> Exercise: Search the records below for "Индекс"; copy each line that has it.

> Records for the exercise:
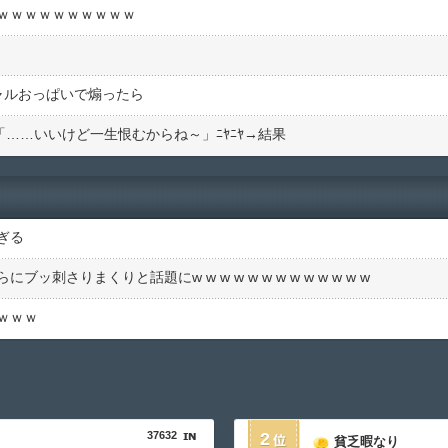
ｗｗｗｗｗｗｗｗｗｗ
ャルおっぱいで煽ったら
)「……いいけど一生恨むからね～」ﾆﾔﾆﾔ→結果
ぎる
さりまくりと話題にw w w w w w w w w w w w w
ｗｗｗ
37632
2
貧乏暇なり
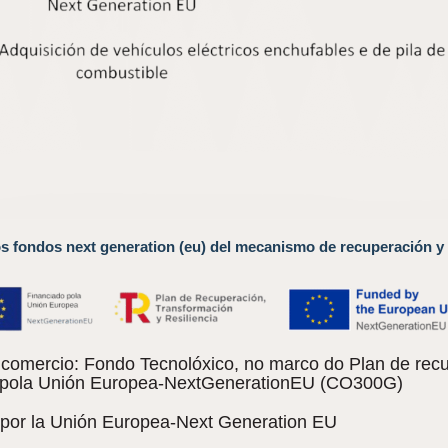
os fondos next generation (eu) del mecanismo de recuperación y 
omercio: Fondo Tecnolóxico, no marco do Plan de recu
do pola Unión Europea-NextGenerationEU (CO300G)
 por la Unión Europea-Next Generation EU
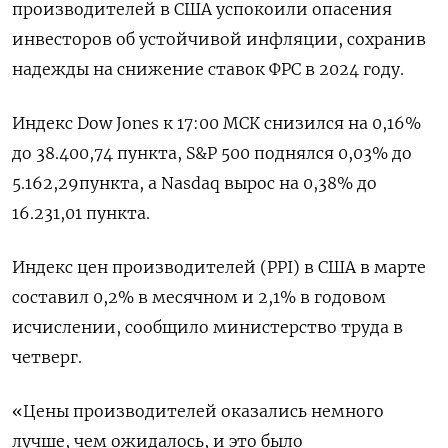
производителей в США успокоили опасения
инвесторов об устойчивой инфляции, сохранив
надежды на снижение ставок ФРС в 2024 году.
Индекс Dow Jones к 17:00 МСК снизился на 0,16%
до 38.400,74 пункта, S&P 500 поднялся 0,03% до
5.162,29​ пункта, а Nasdaq вырос на 0,38% до
16.231,01 пункта.
Индекс цен производителей (PPI) в США в марте
составил 0,2% в месячном и 2,1% в годовом
исчислении, сообщило министерство труда в
четверг.
«Цены производителей оказались немного
лучше, чем ожидалось, и это было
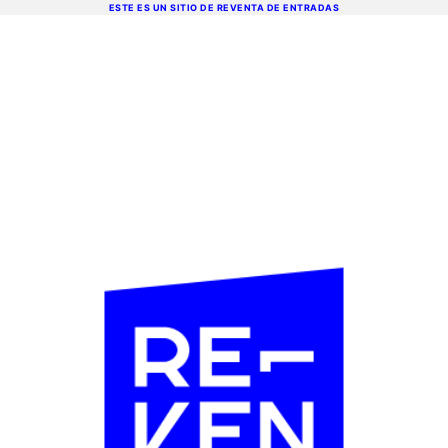
ESTE ES UN SITIO DE REVENTA DE ENTRADAS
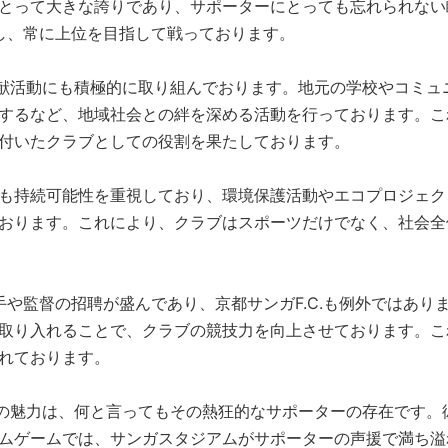
とって大きな誇りであり、サポーターにとっても忘れられない
し、常に上位を目指して戦っております。
域貢献活動にも積極的に取り組んでおります。地元の学校やコミ
するなど、地域社会との絆を深める活動を行っております。こ
付いたクラブとしての役割を果たしております。
も持続可能性を重視しており、環境保護活動やエコプロジェク
おります。これにより、クラブはスポーツだけでなく、社会全
手や監督の招聘が盛んであり、京都サンガF.C.も例外ではあり
取り入れることで、クラブの競技力を向上させております。こ
れております。
最大の魅力は、何と言ってもその熱狂的なサポーターの存在です
ムゲームでは、サンガスタジアムがサポーターの声援で満ち溢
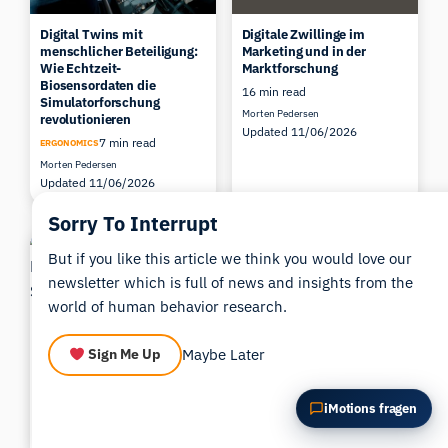
Diesen Artikel zusammenfassen
Warum ist das wichtig?
Digital Twins mit
Digitale Zwillinge im
Wie könnte ich das anwenden?
menschlicher Beteiligung:
Marketing und in der
Wie Echtzeit-
Marktforschung
Biosensordaten die
16 min read
Simulatorforschung
Morten Pedersen
revolutionieren
Updated 11/06/2026
7 min read
ERGONOMICS
Morten Pedersen
Updated 11/06/2026
Sorry To Interrupt
But if you like this article we think you would love our
newsletter which is full of news and insights from the
world of human behavior research.
Maybe Later
Sign Me Up
Neue Messgrößen für
Das Affectiva Emotion SDK
Schmerzen und Gähnen
ist jetzt für Android
verfügbar
4 min read
AKADEMIEN
iMotions fragen
6 min read
Morten Pedersen
Updated 11/06/2026
Morten Pedersen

> Finished task:
Индекс Dow Jones к 17:00 МСК снизился на 0,16%
Индекс цен производителей (PPI) в США в марте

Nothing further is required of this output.